_INSTRUCTIONS TO FOLLOW_
Please write out only the lines from the line with "One reason common sense" to the line with "connect with one or two female students based", inclusive, exactly as they stand below, without the pictures.

_DATA RECORDS_
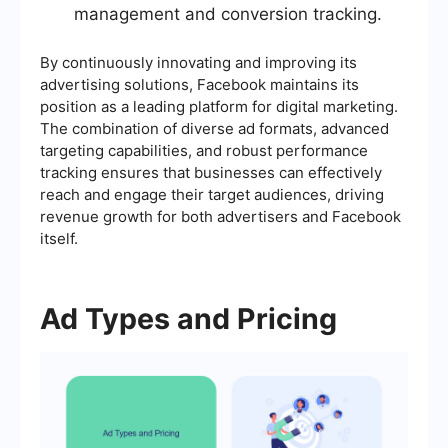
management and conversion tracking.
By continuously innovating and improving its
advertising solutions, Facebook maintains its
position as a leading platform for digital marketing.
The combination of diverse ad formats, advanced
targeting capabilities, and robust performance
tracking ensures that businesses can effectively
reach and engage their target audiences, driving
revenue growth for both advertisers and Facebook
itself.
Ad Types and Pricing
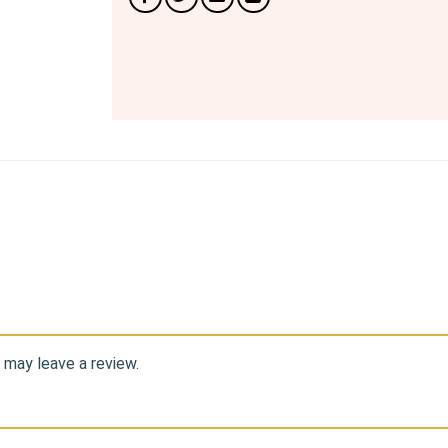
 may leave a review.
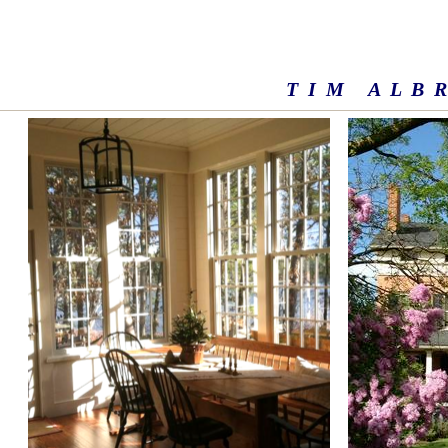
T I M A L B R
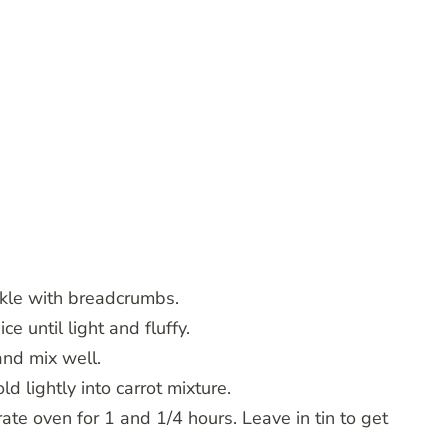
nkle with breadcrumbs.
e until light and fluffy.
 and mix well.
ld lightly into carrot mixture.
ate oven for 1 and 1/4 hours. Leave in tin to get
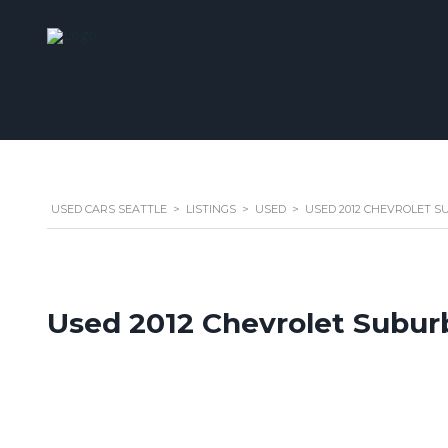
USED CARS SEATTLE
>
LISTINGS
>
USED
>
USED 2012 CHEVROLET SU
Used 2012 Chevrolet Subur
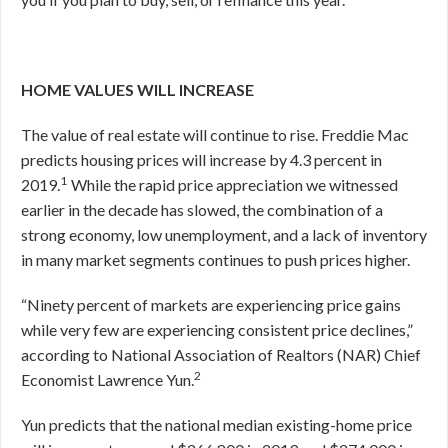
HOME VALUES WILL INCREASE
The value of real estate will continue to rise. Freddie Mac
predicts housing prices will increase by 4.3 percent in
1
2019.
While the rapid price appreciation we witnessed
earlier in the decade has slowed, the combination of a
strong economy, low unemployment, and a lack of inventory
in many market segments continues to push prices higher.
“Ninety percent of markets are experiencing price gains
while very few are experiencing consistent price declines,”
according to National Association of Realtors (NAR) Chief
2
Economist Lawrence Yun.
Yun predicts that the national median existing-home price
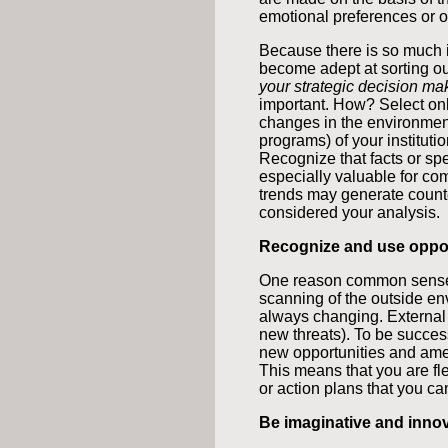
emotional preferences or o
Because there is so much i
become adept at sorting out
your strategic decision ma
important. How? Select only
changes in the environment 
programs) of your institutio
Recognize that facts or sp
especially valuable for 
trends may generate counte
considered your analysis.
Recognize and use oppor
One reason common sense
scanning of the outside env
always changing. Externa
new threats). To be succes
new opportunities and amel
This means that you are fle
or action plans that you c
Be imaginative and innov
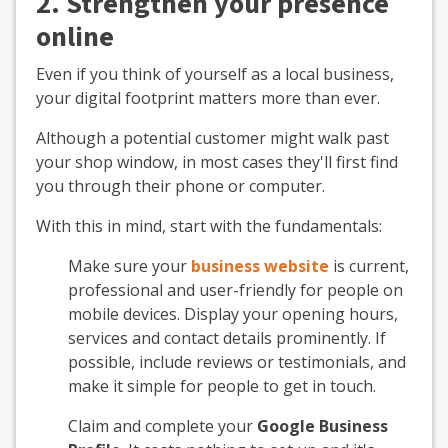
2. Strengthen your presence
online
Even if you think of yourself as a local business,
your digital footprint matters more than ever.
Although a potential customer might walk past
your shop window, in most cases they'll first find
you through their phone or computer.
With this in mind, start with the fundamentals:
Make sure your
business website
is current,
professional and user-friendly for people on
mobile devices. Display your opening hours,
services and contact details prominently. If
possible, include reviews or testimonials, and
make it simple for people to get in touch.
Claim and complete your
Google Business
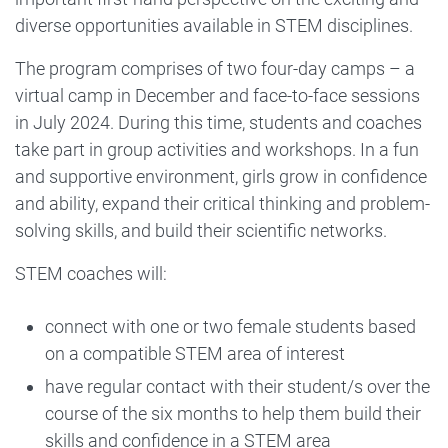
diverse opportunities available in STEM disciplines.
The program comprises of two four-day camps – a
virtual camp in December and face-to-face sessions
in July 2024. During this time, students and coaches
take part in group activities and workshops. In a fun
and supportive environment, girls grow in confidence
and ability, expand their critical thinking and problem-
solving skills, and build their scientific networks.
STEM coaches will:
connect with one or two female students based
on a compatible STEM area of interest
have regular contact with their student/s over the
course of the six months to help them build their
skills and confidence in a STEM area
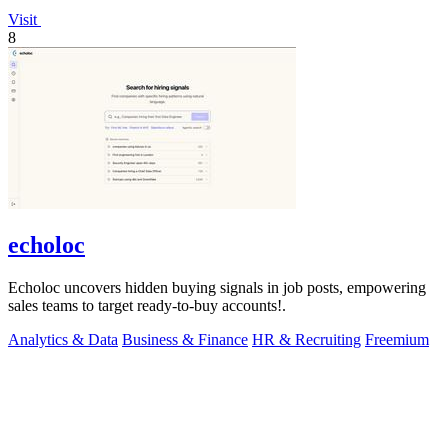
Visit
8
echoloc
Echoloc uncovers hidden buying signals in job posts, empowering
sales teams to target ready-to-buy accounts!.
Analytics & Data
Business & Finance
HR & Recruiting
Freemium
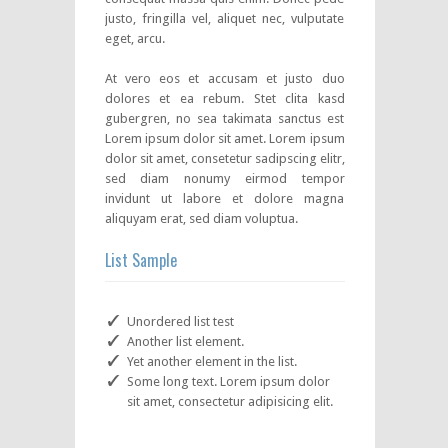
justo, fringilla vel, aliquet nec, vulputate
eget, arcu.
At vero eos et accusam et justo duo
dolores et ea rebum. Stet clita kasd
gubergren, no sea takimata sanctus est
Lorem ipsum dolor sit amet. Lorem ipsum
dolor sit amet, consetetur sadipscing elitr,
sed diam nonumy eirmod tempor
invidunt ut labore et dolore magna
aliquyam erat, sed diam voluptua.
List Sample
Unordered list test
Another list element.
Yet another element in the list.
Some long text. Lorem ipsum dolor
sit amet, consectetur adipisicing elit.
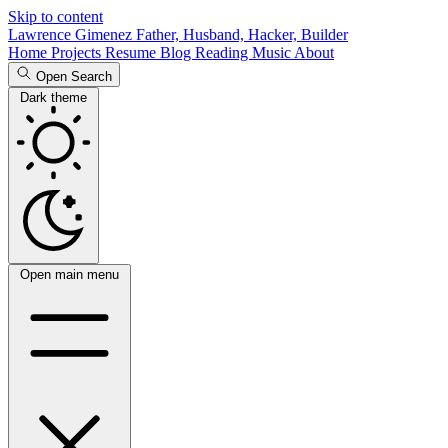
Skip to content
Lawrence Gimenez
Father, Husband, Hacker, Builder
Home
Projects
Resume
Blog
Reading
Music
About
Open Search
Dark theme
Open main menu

_YOUR SOLUTION_
One reason common sense
scanning of the outside env
always changing. Externa
new threats). To be succes
new opportunities and amel
This means that you are fle
or action plans that you c
Be imaginative and innov
2. Strengthen your presence
online
Even if you think of yourself as a local business,
your digital footprint matters more than ever.
Although a potential customer might walk past
your shop window, in most cases they'll first find
you through their phone or computer.
With this in mind, start with the fundamentals:
Make sure your
business website
is current,
professional and user-friendly for people on
mobile devices. Display your opening hours,
services and contact details prominently. If
possible, include reviews or testimonials, and
make it simple for people to get in touch.
Claim and complete your
Google Business
diverse opportunities available in STEM disciplines.
The program comprises of two four-day camps – a
virtual camp in December and face-to-face sessions
in July 2024. During this time, students and coaches
take part in group activities and workshops. In a fun
and supportive environment, girls grow in confidence
and ability, expand their critical thinking and problem-
solving skills, and build their scientific networks.
STEM coaches will:
connect with one or two female students based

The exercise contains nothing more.